Silver medalist at Rio 2016, PV Sindhu is one of the Indian contingent's remaining medal hopes at the Tokyo 2020 Olympics. Former Olympian Parupalli Kashyap believes she will carry the hopes of a million Indians while shouldering the tremendous pressure that comes with the responsibility.
Kashyap, who scripted history as the first Indian male shuttler to reach the quarter-finals of a Summer Games (London 2012), is one of the few high-profile badminton stars who missed the cut for Tokyo 2020.
In an exclusive chat with SportsAdda, the 34-year-old former Olympian rued missing out on Tokyo 2020 and bemoaned the Badminton World Federation’s poor execution of qualification events for Tokyo 2020.
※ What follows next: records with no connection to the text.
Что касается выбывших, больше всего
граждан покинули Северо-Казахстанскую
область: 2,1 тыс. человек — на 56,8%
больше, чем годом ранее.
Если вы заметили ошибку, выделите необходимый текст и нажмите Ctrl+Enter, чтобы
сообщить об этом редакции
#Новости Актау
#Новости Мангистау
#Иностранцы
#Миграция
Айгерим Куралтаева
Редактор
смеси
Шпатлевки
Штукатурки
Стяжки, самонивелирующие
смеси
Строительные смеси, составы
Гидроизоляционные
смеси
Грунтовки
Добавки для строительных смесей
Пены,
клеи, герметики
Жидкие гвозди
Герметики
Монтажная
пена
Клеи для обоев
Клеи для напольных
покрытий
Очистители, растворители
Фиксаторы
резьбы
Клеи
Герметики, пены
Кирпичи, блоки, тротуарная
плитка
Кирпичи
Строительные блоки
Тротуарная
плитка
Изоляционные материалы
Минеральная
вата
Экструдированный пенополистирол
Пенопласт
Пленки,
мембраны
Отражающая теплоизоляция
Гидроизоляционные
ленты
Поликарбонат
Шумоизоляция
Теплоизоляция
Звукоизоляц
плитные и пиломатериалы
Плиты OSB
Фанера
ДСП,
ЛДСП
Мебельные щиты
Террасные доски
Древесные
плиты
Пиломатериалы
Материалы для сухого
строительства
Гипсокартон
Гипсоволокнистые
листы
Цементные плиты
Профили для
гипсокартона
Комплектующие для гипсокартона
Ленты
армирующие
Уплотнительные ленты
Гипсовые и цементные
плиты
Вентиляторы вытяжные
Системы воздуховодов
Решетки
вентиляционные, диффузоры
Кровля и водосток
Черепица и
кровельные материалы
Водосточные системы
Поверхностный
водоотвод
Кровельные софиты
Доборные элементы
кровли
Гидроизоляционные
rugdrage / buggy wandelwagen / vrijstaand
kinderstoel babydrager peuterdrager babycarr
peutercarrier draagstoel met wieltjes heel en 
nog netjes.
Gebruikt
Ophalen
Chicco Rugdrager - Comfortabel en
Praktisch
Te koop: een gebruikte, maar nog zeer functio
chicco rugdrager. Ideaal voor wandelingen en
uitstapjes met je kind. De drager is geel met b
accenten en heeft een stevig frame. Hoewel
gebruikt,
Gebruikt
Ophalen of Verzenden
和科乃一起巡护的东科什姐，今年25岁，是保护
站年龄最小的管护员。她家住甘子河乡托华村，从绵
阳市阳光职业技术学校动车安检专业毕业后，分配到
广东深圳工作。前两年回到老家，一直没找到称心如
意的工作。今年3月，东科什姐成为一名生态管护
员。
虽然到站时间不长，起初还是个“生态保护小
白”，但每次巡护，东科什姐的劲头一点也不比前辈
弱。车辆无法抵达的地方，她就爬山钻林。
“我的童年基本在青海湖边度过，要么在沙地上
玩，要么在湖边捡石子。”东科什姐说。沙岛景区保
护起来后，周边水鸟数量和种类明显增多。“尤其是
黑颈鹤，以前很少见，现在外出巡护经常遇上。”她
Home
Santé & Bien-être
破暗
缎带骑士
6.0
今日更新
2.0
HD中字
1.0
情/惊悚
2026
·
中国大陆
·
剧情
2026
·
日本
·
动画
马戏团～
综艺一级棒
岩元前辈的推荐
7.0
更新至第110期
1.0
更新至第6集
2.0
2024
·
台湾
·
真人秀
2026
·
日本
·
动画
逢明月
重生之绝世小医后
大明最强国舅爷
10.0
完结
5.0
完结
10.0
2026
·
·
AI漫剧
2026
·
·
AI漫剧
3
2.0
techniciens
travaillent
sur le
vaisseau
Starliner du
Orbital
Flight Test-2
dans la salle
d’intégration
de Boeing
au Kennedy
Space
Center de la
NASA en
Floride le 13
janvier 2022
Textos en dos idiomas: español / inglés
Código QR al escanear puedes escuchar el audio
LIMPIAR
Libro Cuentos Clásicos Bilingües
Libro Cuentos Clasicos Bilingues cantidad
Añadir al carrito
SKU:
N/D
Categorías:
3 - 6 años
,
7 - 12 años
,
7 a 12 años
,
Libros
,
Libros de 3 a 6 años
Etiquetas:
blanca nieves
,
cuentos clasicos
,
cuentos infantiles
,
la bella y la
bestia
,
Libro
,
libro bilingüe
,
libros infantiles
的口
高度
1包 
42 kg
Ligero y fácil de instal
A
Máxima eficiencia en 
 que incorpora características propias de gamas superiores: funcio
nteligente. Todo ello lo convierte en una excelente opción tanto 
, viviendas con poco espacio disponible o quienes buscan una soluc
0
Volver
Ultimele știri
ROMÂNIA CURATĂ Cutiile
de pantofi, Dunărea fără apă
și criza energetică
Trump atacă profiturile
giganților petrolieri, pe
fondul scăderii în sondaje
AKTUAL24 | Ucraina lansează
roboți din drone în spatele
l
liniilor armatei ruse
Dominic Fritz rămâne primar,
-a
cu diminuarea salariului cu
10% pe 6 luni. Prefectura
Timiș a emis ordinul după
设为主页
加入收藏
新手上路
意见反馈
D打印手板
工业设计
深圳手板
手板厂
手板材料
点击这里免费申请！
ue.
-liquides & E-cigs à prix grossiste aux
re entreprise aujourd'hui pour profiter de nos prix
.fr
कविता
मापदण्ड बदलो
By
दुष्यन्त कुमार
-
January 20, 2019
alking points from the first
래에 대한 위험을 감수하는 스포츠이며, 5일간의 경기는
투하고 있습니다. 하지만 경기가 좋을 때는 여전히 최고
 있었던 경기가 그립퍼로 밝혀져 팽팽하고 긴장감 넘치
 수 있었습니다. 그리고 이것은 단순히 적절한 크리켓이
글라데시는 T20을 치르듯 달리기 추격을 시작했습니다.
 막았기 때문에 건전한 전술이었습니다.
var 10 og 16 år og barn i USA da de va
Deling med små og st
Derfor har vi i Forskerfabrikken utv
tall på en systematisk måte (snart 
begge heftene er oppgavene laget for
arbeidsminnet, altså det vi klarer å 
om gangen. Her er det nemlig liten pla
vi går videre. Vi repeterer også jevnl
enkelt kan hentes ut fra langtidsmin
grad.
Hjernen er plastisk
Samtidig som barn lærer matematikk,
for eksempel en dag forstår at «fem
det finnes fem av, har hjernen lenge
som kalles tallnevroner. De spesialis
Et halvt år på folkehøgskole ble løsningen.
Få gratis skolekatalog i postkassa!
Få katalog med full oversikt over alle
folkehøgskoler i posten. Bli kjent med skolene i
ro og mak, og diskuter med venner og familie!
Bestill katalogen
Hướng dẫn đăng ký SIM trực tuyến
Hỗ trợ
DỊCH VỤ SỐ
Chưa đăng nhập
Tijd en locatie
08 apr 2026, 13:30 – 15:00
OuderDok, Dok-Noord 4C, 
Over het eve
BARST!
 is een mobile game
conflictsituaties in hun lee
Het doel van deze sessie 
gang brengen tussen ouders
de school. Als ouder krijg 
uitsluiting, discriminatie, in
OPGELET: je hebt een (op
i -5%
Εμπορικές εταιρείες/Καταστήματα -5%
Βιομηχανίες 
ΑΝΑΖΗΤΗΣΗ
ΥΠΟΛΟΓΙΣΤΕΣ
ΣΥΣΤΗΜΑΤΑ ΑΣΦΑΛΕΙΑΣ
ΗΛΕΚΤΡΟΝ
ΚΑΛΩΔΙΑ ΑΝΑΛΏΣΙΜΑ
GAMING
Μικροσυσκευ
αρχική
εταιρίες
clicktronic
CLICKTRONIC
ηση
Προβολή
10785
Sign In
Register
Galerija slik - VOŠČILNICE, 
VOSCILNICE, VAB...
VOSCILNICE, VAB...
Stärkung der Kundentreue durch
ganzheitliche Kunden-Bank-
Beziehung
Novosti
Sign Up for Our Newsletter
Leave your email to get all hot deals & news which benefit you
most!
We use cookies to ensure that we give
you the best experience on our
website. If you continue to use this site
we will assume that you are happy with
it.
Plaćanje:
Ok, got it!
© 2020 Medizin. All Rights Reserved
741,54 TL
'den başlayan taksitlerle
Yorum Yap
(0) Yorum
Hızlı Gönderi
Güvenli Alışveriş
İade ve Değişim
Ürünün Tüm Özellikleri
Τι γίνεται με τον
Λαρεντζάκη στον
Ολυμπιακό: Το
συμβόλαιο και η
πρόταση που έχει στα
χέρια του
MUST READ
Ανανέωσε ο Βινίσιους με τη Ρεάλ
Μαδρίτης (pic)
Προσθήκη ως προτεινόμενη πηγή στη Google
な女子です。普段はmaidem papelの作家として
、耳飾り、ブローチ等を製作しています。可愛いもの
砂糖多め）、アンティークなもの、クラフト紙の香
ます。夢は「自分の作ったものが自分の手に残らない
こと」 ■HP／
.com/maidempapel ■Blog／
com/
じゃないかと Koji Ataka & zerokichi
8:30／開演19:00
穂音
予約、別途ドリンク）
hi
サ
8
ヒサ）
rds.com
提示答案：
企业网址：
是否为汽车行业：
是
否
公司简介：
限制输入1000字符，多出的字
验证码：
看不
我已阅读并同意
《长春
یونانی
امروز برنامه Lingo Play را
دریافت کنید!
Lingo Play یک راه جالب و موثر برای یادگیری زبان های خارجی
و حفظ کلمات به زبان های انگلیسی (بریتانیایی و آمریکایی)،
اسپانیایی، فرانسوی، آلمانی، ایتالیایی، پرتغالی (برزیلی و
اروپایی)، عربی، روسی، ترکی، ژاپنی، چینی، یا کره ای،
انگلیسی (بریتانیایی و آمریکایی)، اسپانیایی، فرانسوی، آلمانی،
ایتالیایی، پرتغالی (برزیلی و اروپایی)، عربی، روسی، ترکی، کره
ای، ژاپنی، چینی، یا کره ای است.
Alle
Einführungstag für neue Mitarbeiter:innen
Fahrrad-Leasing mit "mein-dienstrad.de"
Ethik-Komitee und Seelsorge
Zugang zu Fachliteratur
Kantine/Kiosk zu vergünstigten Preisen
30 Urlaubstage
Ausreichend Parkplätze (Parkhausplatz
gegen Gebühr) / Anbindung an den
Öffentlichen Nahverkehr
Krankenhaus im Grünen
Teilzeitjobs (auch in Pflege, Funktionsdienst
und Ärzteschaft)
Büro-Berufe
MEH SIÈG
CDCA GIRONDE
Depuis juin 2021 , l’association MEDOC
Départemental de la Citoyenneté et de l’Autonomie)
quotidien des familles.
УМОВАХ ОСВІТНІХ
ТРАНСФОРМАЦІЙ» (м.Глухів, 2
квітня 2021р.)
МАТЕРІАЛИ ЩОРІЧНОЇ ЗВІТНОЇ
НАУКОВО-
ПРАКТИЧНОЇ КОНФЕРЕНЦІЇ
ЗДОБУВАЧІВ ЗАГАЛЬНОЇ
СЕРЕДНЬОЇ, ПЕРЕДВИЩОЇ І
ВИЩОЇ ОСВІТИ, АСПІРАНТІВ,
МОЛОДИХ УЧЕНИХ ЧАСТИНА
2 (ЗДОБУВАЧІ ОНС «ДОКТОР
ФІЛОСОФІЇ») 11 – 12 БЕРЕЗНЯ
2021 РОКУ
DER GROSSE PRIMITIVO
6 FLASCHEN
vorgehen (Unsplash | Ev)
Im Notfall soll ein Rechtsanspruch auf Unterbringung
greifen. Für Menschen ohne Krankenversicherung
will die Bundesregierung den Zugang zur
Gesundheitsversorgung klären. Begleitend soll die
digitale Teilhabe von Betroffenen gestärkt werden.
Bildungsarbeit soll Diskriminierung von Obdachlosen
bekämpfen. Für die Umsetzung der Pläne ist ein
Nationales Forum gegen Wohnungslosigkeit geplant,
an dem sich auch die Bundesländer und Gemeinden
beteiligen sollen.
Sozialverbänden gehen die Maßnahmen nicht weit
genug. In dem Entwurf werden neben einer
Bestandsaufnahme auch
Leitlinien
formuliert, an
“When the (Tokyo 2020 Olympics) qualifications started in May 2019, everything was fine until December-January when we played a couple of events. The last leg of the qualifying tournament, which is the most crucial stretch where we have almost seven tournaments; everything started getting cancelled,” Kashyap said.
Parupalli Kashyap feels he along with his superstar wife and Olympic medalist Saina Nehwal as well as fellow shuttler Srikanth Kidambi were let down by the poor organization of badminton qualifying tournaments for Tokyo 2020.
“I would probably criticise the Badminton World Federation for poor planning. They could have chosen one particular location like Europe and conducted a couple of events continuously there,” he asserted.
“They could have done it in a bio-bubble secure environment, but they just announced events in India, Singapore, Malaysia, etc., and then the second wave (of COVID-19) happened and everything just kept getting cancelled one after another,” Kashyap added.
Sai Praneeth, India’s representative in the men’s singles event, will play his final group stage game on Wednesday with the hope of ending his Tokyo 2020 campaign on a positive note despite failing to qualify for the next round.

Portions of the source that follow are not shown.